2.2. The Retrieval Strategy of NIR H₂O Column

The GGG2020 software package uses a nonlinear least square spectral fitting algorithm (GFIT) to retrieve the H₂O total column [29]. The daily temperature and pressure profiles are also obtained from the NCEP data. Spectroscopic line parameters are adopted from the HITRAN 2012 database [30,31]. A set of spectral micro-windows for H₂O are chosen to retrieve the concentration by considering the minimum absorption of other interfering species (CH4, CO and CO2). GGG2020 calculates the total column of H₂O, and then the column-averaged DMF of the H₂O is computed as:

$$X_{H_{2}O}=\frac{{column}_{H_{2}O}}{colum{n}_{air}^{dry}}=0.2095\times \frac{colum{n}_{H_{2}O}}{colum{n}_{O_2}}$$

(1)

where $colum{n}_{H_{2}O}$ is the column concentration of H₂O and $colum{n}_{O_2}$ is the column concentration of oxygen in the atmosphere. The column of dry air, in molecules/cm², is calculated from the oxygen (O₂) column divided by 0.2095 [32]. The advantage of dividing by O₂ column abundance is that it reduces the systematic uncertainties from the parameters that affect the retrievals of both species similarly, e.g., such as instrument line shape (ILS) and the solar zenith angle (SZA). Figure 2 depicts a typical spectral fitting (observed at 04:44 UTC 3 February 2016, with an SZA of 48.82°) of H₂O in the spectral windows listed in

Table 2. The parameters for NIR H₂O retrieval.
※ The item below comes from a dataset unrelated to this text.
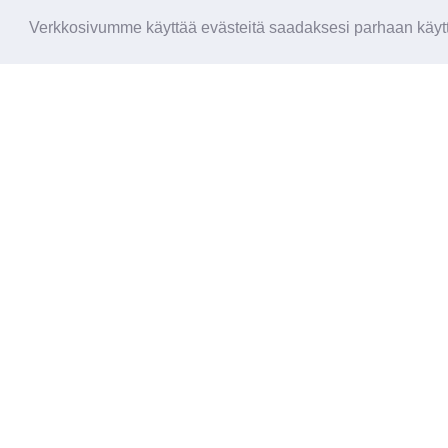
Verkkosivumme käyttää evästeitä saadaksesi parhaan käytt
	Center of Spectral $\mathbf{Window} (\mathbf{c}{\mathbf{m}}^{-1})$	$\mathbf{Width} \left(\mathbf{c}{\mathbf{m}}^{-1}\right)$	Interfering Gas
H2O	4571.75	2.50	${\mathrm{H}}_2\mathrm{O}$, ${\mathrm{CO}}_2$, ${\mathrm{CH}}_4$
	4611.05	2.20	${\mathrm{H}}_2\mathrm{O}$, ${\mathrm{CO}}_2$, ${\mathrm{CH}}_4$, ${\mathrm{N}}_2\mathrm{O}$
	4699.55	4.00	${\mathrm{H}}_2\mathrm{O}$, ${\mathrm{CO}}_2$, ${\mathrm{N}}_2\mathrm{O}$
	6076.90	3.85	${\mathrm{H}}_2\mathrm{O}$, ${\mathrm{CO}}_2$, ${\mathrm{CH}}_4$, HDO
	6125.85	1.45	${\mathrm{H}}_2\mathrm{O}$, ${\mathrm{CO}}_2$, ${\mathrm{CH}}_4$, HDO
	6255.95	3.60	${\mathrm{H}}_2\mathrm{O}$, ${\mathrm{CO}}_2$, HDO
	6301.35	7.90	${\mathrm{H}}_2\mathrm{O}$, ${\mathrm{CO}}_2$, HDO
	6392.45	3.10	${\mathrm{H}}_2\mathrm{O}$, HDO
	6401.15	1.15	${\mathrm{H}}_2\mathrm{O}$, ${\mathrm{CO}}_2$, HDO
	6469.60	3.50	${\mathrm{H}}_2\mathrm{O}$, ${\mathrm{CO}}_2$, HDO

. The root-mean-square error of spectral fitting residuals is 0.16% for H₂O. The average signal–to–noise ratio is 87.6.
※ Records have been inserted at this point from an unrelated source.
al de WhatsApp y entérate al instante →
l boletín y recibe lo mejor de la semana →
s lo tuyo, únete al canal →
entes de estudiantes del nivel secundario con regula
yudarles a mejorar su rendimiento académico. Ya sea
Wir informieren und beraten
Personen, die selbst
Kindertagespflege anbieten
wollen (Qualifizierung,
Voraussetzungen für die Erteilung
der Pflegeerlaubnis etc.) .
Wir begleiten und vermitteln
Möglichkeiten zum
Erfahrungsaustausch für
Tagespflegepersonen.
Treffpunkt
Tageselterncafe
Figure 3 gives the total column averaging kernels of H₂O observed at different SZAs. The range of SZAs for NIR spectra is mainly from 20 to 70° at the Hefei site. The sensitivity of height dependence of the retrieved profile to concentration perturbations at different atmospheric levels is represented by the total column averaging kernel [22]. The ideal total column averaging kernels should be 1.0 at each altitude, meaning that the retrieved results are the same as the true states. However, the actual total column averaging kernel of H₂O is not equal to 1.0. If the value is greater than 1.0 for a height, it means that the retrieved results overestimate the contribution of that particular layer to the total column budget, and vice versa [33]. As a result, the near-infrared retrieved H₂O total column underestimates the a priori in the lower troposphere and overestimates it at high altitudes.

2.3. The Retrieval Strategy of MIR H₂O Column

In contrast to the above method, the MIR H₂O column is retrieved by the SFIT4 (version 0.9.4.4) based on the optimal estimation method [34]. MIR spectra containing strong and well-isolated H₂O absorption lines are selected as micro-windows for H₂O retrieval [13,35,36]. Additionally, the spectral signatures of interfering gases (CH₄, N₂O, O₃ and HCl) are also considered to reduce fitting residuals.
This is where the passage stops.